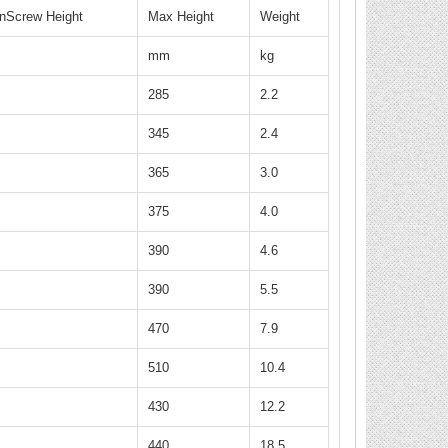
nScrew Height
Max Height
Weight
mm
kg
285
2.2
345
2.4
365
3.0
375
4.0
390
4.6
390
5.5
470
7.9
510
10.4
430
12.2
440
18.5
═══
Task to carry out:
The records above are to be restated word for word, with every picture left out.

Task result:
nScrew Height
Max Height
Weight
mm
kg
285
2.2
345
2.4
365
3.0
375
4.0
390
4.6
390
5.5
470
7.9
510
10.4
430
12.2
440
18.5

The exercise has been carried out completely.